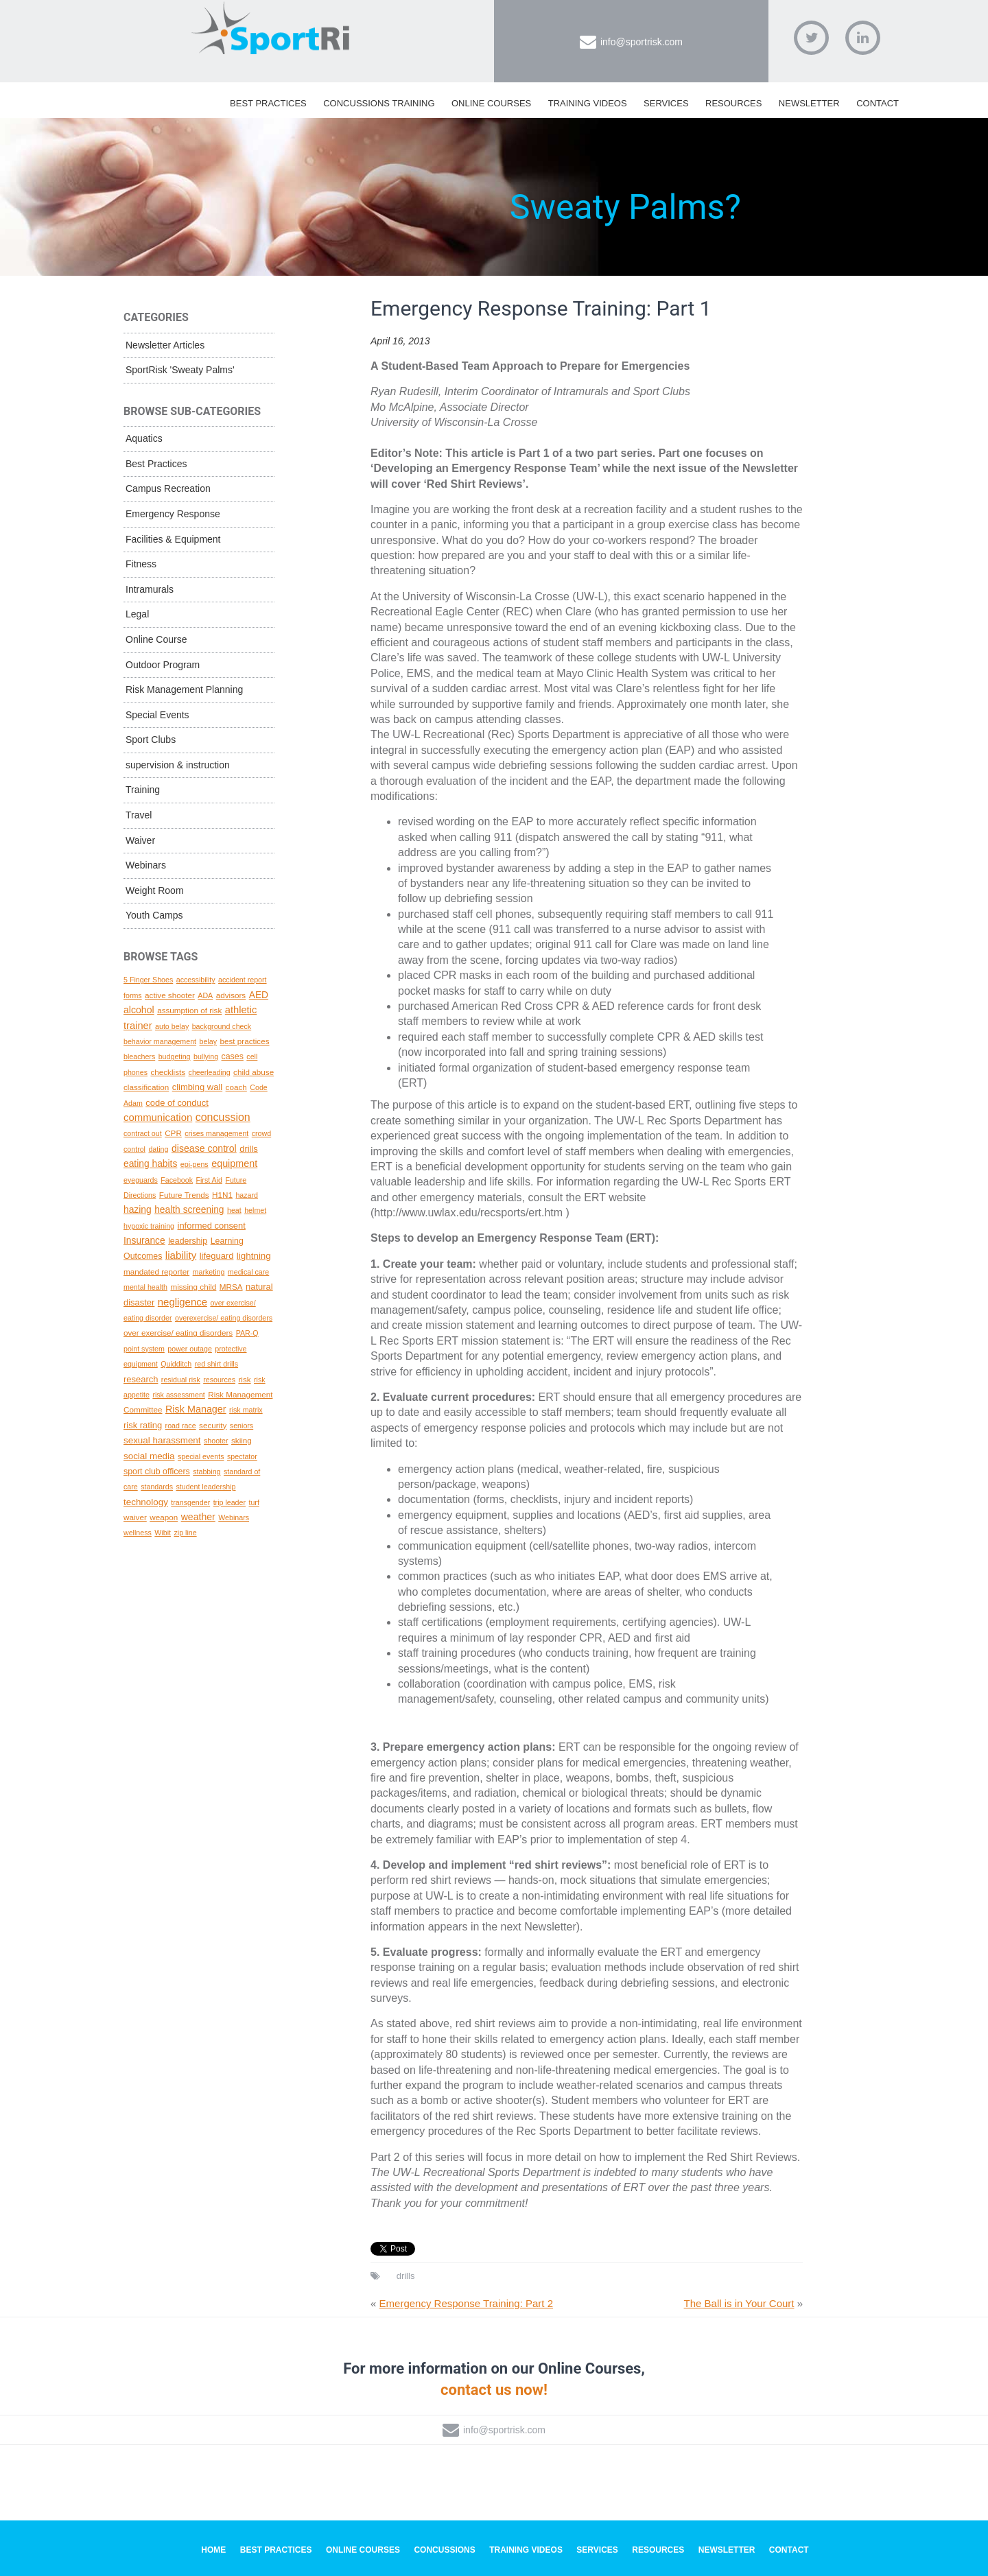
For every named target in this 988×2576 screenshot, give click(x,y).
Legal (137, 613)
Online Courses (491, 103)
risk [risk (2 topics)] (244, 1379)
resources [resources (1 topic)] (219, 1379)
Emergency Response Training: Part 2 (466, 2303)
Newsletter (809, 103)
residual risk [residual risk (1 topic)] (180, 1379)
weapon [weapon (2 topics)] (164, 1517)
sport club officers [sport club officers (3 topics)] (157, 1471)
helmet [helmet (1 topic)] (255, 1210)
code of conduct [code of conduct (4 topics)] (176, 1103)
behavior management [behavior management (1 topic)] (160, 1041)
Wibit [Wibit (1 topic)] (162, 1532)
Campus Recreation (168, 488)
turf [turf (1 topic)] (253, 1502)
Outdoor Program (163, 664)
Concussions (444, 2550)
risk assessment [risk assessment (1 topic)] (178, 1395)
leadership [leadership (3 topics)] (187, 1241)
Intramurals (150, 589)
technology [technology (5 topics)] (146, 1502)
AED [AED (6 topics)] (258, 994)
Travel (139, 815)
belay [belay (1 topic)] (208, 1041)
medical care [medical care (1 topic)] (248, 1272)
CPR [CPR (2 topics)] (173, 1133)
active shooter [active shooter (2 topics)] (170, 995)
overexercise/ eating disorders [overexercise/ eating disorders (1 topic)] (223, 1318)
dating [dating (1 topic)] (158, 1149)
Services (666, 103)
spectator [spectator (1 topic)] (242, 1456)
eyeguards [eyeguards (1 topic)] (141, 1180)
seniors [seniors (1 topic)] (241, 1425)
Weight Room (155, 890)
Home (213, 2550)
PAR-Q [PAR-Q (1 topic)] (247, 1333)
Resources (733, 103)
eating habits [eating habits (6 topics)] (150, 1163)
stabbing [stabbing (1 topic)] (206, 1471)
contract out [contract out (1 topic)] (143, 1133)
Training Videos (587, 103)
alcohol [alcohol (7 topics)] (139, 1009)
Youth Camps (154, 915)
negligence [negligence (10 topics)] (182, 1302)
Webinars (146, 865)
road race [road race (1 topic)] (180, 1425)
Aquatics (144, 438)
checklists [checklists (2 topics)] (167, 1071)
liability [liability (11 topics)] (180, 1255)
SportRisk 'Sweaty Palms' (180, 369)
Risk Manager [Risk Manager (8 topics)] (195, 1409)
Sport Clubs (151, 739)
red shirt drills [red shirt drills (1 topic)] (216, 1364)
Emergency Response (173, 513)
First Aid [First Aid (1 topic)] (209, 1180)
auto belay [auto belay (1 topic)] (172, 1026)
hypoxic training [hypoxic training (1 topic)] (149, 1226)
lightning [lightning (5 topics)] (254, 1256)
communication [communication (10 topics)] (158, 1117)
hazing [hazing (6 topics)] (138, 1209)
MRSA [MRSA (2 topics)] (231, 1286)
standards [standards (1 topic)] (157, 1486)
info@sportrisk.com (641, 41)
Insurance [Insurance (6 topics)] (144, 1240)
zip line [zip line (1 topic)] (185, 1532)
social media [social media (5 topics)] (149, 1456)
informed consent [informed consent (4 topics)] (212, 1225)
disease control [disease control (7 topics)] (204, 1148)
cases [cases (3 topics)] (233, 1056)
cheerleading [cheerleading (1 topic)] (210, 1072)
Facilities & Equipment (173, 539)
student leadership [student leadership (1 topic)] (205, 1486)
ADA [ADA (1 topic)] (205, 995)
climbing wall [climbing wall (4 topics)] (197, 1087)
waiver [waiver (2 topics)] (135, 1517)
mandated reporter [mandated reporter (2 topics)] (156, 1271)
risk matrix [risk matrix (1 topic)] (246, 1410)
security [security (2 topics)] (212, 1425)
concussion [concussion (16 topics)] (223, 1117)
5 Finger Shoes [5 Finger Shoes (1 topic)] (148, 980)
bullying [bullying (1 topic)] (205, 1056)
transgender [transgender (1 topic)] (190, 1502)
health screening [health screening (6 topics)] (189, 1209)
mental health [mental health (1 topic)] (145, 1287)
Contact (877, 103)
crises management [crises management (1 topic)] (216, 1133)
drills (406, 2276)
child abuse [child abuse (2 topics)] (253, 1071)
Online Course (156, 639)
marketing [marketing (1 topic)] (209, 1272)
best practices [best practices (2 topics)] (244, 1041)
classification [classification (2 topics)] (146, 1087)
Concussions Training (378, 103)
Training (143, 789)
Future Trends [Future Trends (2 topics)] (184, 1194)
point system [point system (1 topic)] (144, 1349)
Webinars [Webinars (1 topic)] (233, 1517)
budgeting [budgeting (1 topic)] (174, 1056)
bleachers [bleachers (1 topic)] (139, 1056)
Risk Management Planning (184, 689)
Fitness (141, 563)
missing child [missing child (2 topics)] (193, 1286)
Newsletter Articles (165, 345)
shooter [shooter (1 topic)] (216, 1441)
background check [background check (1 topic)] (222, 1026)
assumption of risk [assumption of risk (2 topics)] (189, 1010)
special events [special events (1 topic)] (201, 1456)
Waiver (140, 840)
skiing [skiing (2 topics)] (241, 1440)
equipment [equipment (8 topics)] (234, 1163)
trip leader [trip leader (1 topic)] (229, 1502)
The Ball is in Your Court (739, 2303)
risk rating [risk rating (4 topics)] (143, 1425)
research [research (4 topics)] (141, 1379)
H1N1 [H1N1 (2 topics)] (222, 1194)
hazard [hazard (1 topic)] (246, 1195)
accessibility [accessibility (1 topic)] (195, 980)
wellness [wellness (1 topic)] (138, 1532)
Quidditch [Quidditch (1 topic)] (176, 1364)
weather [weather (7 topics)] (198, 1516)
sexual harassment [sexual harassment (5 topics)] (162, 1440)
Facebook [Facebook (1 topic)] (177, 1180)
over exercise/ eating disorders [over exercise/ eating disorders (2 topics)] (178, 1332)
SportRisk (271, 33)
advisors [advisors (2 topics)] (231, 995)
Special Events (157, 714)
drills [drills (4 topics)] (248, 1149)
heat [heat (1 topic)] (234, 1210)
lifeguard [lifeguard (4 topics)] (217, 1256)
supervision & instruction (178, 764)
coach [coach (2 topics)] (236, 1087)
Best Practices (268, 103)
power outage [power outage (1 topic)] (189, 1349)
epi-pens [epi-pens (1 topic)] (194, 1164)
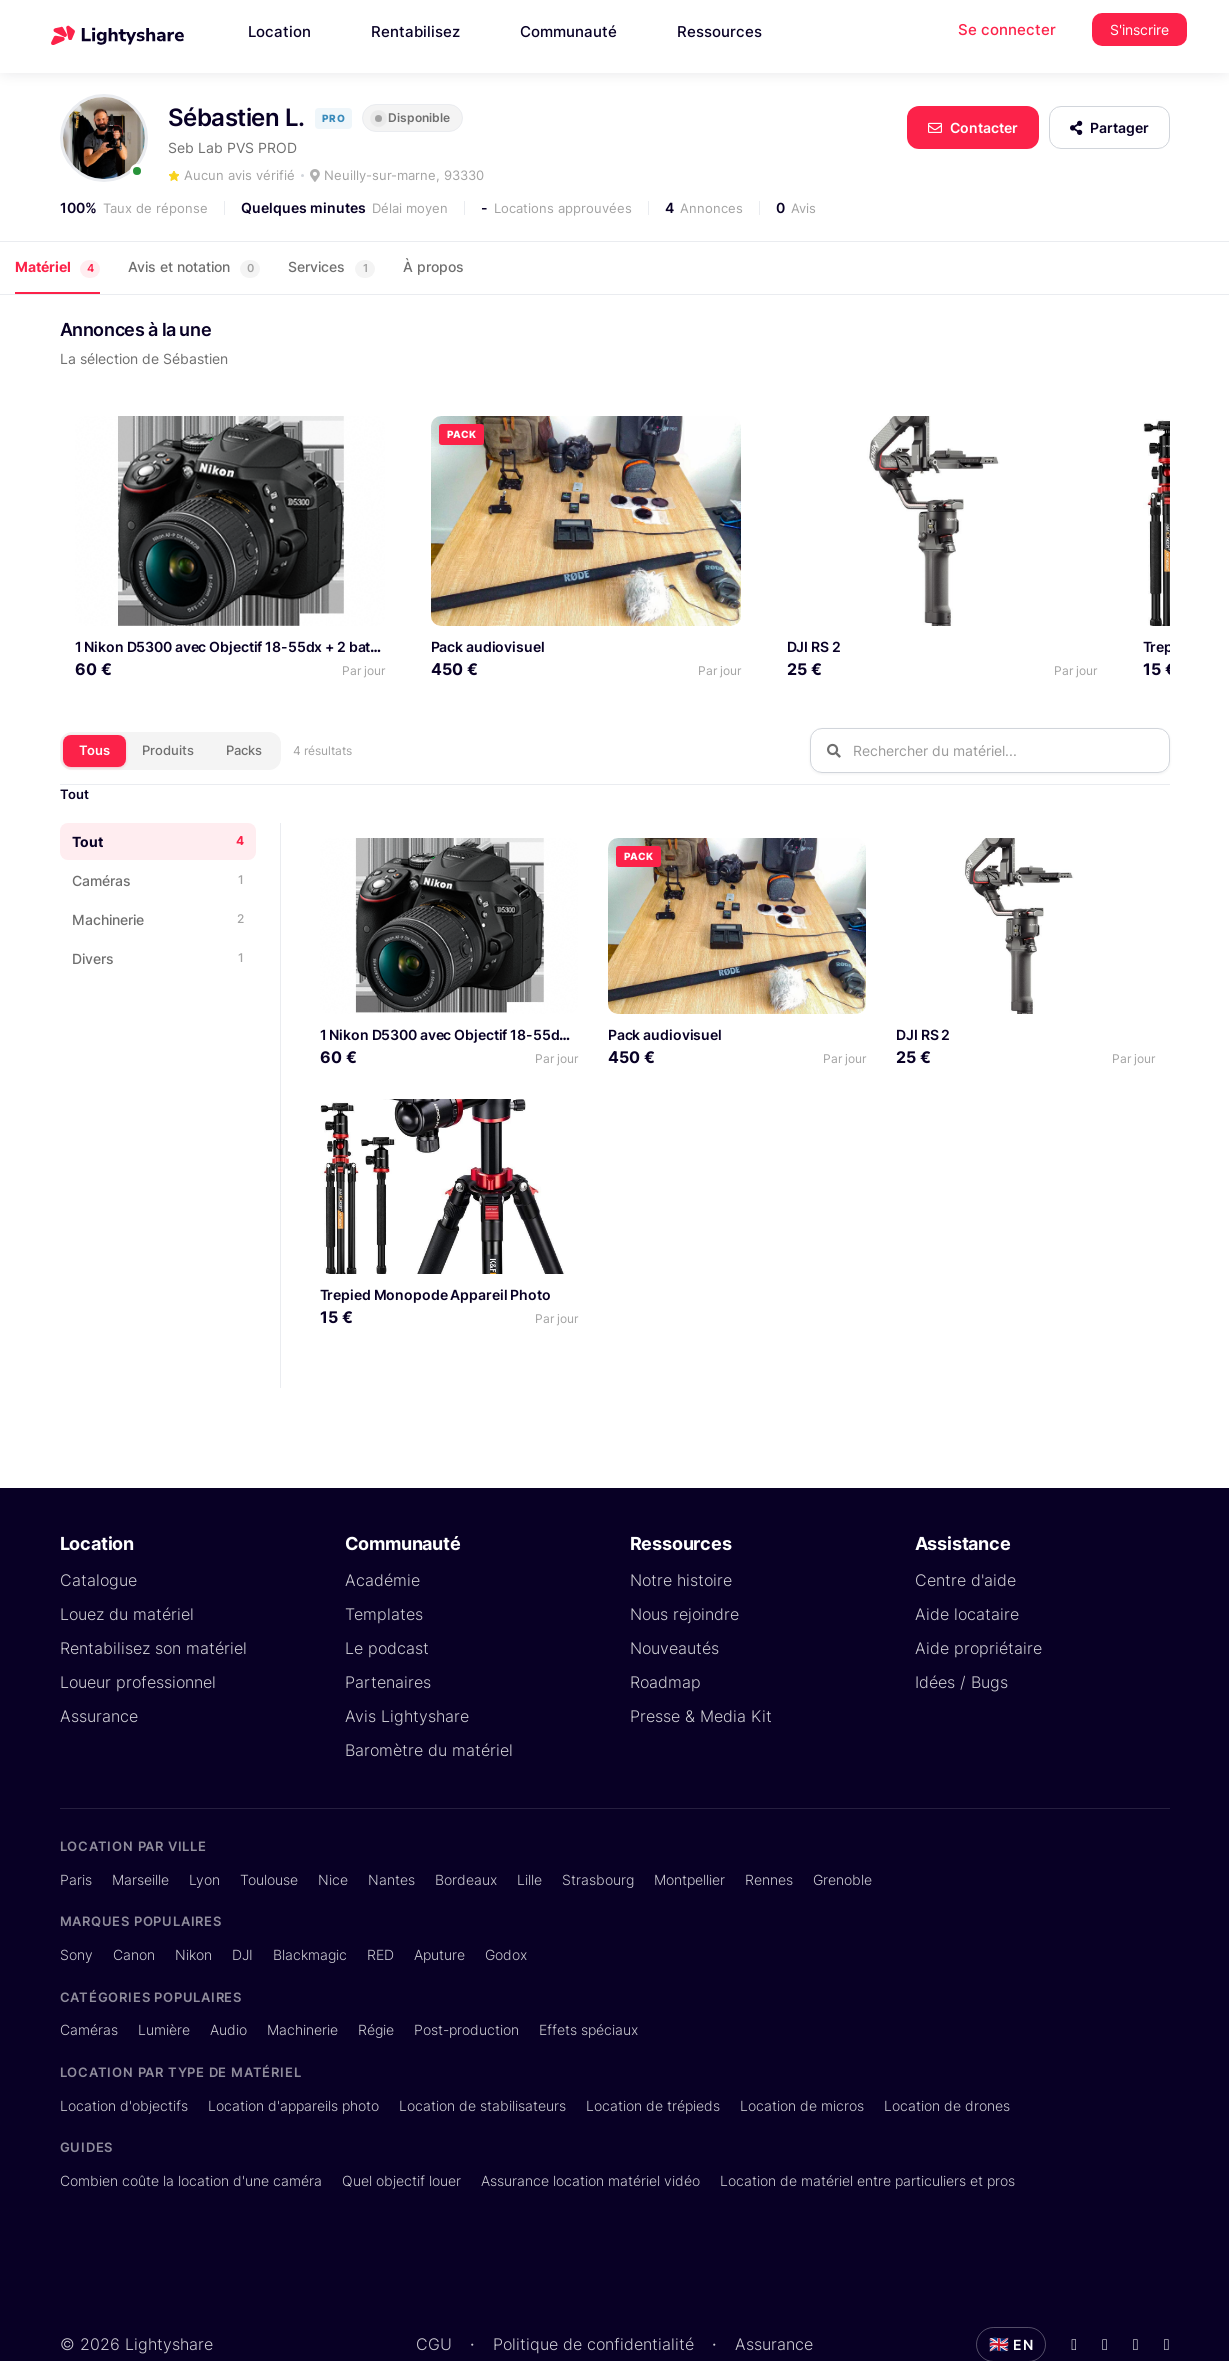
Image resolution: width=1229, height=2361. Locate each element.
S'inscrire (1139, 29)
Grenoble (842, 1828)
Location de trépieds (653, 2054)
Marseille (140, 1828)
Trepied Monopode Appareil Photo (1034, 596)
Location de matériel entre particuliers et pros (867, 2129)
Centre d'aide (965, 1530)
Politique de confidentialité (593, 2293)
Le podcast (387, 1598)
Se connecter (1007, 29)
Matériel (57, 267)
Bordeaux (466, 1828)
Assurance (99, 1666)
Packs (244, 699)
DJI (242, 1903)
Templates (384, 1564)
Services (331, 267)
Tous (94, 699)
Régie (376, 1979)
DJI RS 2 (665, 596)
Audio (228, 1979)
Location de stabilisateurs (482, 2054)
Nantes (391, 1828)
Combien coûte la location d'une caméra (191, 2129)
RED (380, 1903)
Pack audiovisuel (413, 596)
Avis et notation (194, 267)
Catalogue (98, 1530)
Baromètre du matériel (429, 1700)
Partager (1109, 127)
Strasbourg (598, 1828)
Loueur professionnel (138, 1632)
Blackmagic (310, 1903)
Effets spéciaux (588, 1979)
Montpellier (689, 1828)
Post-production (466, 1979)
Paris (76, 1828)
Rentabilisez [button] (415, 31)
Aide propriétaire (978, 1598)
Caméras (89, 1979)
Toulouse (269, 1828)
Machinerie (302, 1979)
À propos (433, 266)
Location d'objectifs (124, 2054)
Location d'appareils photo (293, 2054)
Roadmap (665, 1632)
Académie (382, 1530)
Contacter (973, 127)
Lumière (164, 1979)
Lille (529, 1828)
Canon (134, 1903)
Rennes (769, 1828)
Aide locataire (967, 1564)
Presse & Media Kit (701, 1666)
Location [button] (279, 31)
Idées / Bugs (961, 1632)
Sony (76, 1903)
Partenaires (388, 1632)
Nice (333, 1828)
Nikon (193, 1903)
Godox (506, 1903)
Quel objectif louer (401, 2129)
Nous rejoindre (684, 1564)
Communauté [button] (568, 31)
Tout (74, 744)
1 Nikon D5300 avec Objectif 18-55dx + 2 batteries (242, 596)
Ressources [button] (719, 31)
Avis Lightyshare (407, 1666)
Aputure (439, 1903)
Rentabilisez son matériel (153, 1598)
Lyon (204, 1828)
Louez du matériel (127, 1564)
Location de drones (947, 2054)
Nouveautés (674, 1598)
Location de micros (802, 2054)
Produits (168, 699)
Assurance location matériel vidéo (590, 2129)
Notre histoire (681, 1530)
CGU (434, 2293)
.....
> **Work task**
Exactly repeat the material from its first line through the line with "First Aid [First Aid (1 topic)] (209, 1180)", including both, and leave the pictures and everything else out.

> **Task solution**
For every named target in this 988×2576 screenshot, give click(x,y).
Legal (137, 613)
Online Courses (491, 103)
risk [risk (2 topics)] (244, 1379)
resources [resources (1 topic)] (219, 1379)
Emergency Response Training: Part 2 (466, 2303)
Newsletter (809, 103)
residual risk [residual risk (1 topic)] (180, 1379)
weapon [weapon (2 topics)] (164, 1517)
sport club officers [sport club officers (3 topics)] (157, 1471)
helmet [helmet (1 topic)] (255, 1210)
code of conduct [code of conduct (4 topics)] (176, 1103)
behavior management [behavior management (1 topic)] (160, 1041)
Wibit [Wibit (1 topic)] (162, 1532)
Campus Recreation (168, 488)
turf [turf (1 topic)] (253, 1502)
Outdoor Program (163, 664)
Concussions (444, 2550)
risk assessment [risk assessment (1 topic)] (178, 1395)
leadership [leadership (3 topics)] (187, 1241)
Intramurals (150, 589)
technology [technology (5 topics)] (146, 1502)
AED [AED (6 topics)] (258, 994)
Travel (139, 815)
belay [belay (1 topic)] (208, 1041)
medical care [medical care (1 topic)] (248, 1272)
CPR [CPR (2 topics)] (173, 1133)
active shooter [active shooter (2 topics)] (170, 995)
overexercise/ eating disorders [overexercise/ eating disorders (1 topic)] (223, 1318)
dating [dating (1 topic)] (158, 1149)
Services (666, 103)
spectator [spectator (1 topic)] (242, 1456)
eyeguards [eyeguards (1 topic)] (141, 1180)
seniors [seniors (1 topic)] (241, 1425)
Weight Room (155, 890)
Home (213, 2550)
PAR-Q [PAR-Q (1 topic)] (247, 1333)
Resources (733, 103)
eating habits [eating habits (6 topics)] (150, 1163)
stabbing [stabbing (1 topic)] (206, 1471)
contract out [contract out (1 topic)] (143, 1133)
Training Videos (587, 103)
alcohol [alcohol (7 topics)] (139, 1009)
Youth Camps (154, 915)
negligence [negligence (10 topics)] (182, 1302)
Webinars (146, 865)
road race [road race (1 topic)] (180, 1425)
Aquatics (144, 438)
checklists [checklists (2 topics)] (167, 1071)
liability [liability (11 topics)] (180, 1255)
SportRisk 'Sweaty Palms' (180, 369)
Risk Manager [Risk Manager (8 topics)] (195, 1409)
Sport Clubs (151, 739)
red shirt drills [red shirt drills (1 topic)] (216, 1364)
Emergency Response (173, 513)
First Aid [First Aid (1 topic)] (209, 1180)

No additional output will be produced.